THE PROBLEM
Scan the data below for lines containing the string "rammer" and give only how many there are.
----- TASK INPUTS
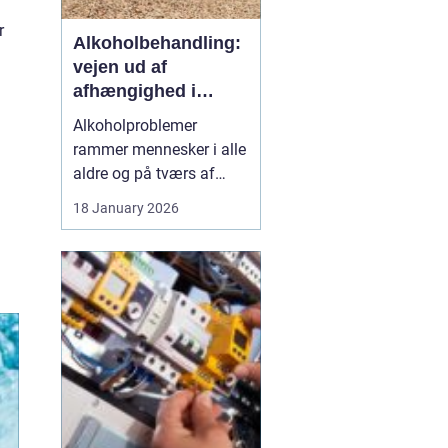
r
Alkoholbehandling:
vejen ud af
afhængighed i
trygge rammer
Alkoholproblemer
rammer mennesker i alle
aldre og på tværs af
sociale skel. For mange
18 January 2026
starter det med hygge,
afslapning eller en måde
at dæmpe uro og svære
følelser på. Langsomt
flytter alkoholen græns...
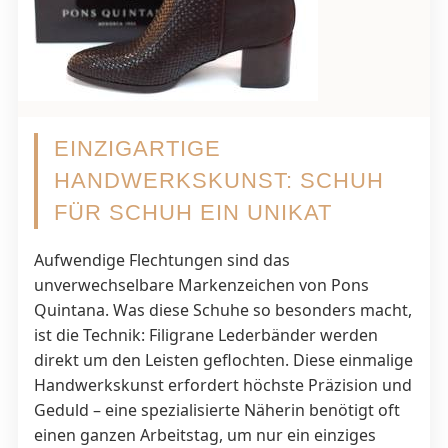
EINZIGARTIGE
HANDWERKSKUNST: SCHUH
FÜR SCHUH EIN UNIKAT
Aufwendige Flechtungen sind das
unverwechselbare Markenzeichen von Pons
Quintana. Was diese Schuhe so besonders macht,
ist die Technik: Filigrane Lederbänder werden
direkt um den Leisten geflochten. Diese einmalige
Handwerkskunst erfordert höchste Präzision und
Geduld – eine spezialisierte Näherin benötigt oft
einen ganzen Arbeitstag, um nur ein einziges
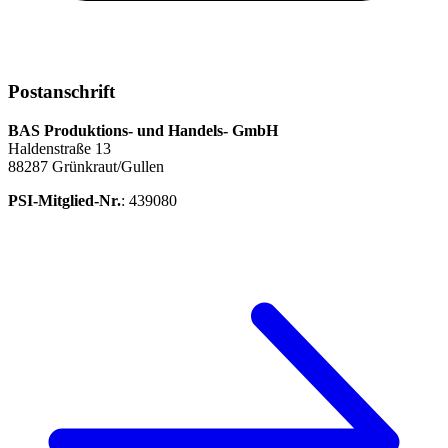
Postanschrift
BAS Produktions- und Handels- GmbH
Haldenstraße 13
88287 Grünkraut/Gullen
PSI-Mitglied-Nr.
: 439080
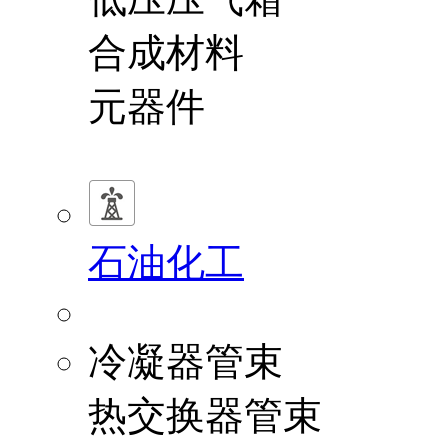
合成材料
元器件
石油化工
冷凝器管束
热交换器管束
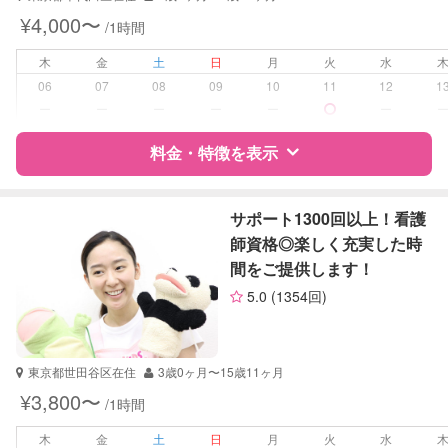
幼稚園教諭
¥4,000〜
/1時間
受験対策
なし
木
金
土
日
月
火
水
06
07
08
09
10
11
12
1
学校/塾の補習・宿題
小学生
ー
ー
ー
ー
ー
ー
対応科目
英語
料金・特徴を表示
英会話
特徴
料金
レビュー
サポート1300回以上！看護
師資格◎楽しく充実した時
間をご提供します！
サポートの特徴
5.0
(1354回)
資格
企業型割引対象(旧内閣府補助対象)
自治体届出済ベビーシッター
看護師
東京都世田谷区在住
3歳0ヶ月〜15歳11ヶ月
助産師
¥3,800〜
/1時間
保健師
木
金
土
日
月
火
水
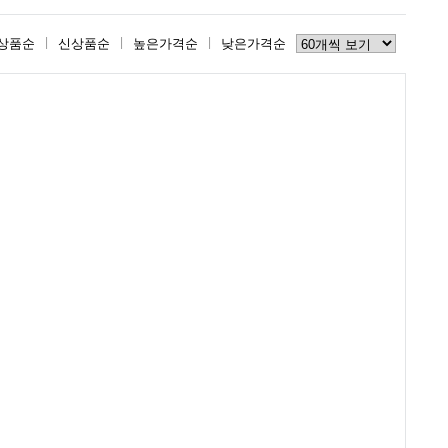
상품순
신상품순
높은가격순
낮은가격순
----------
RESPONSE
2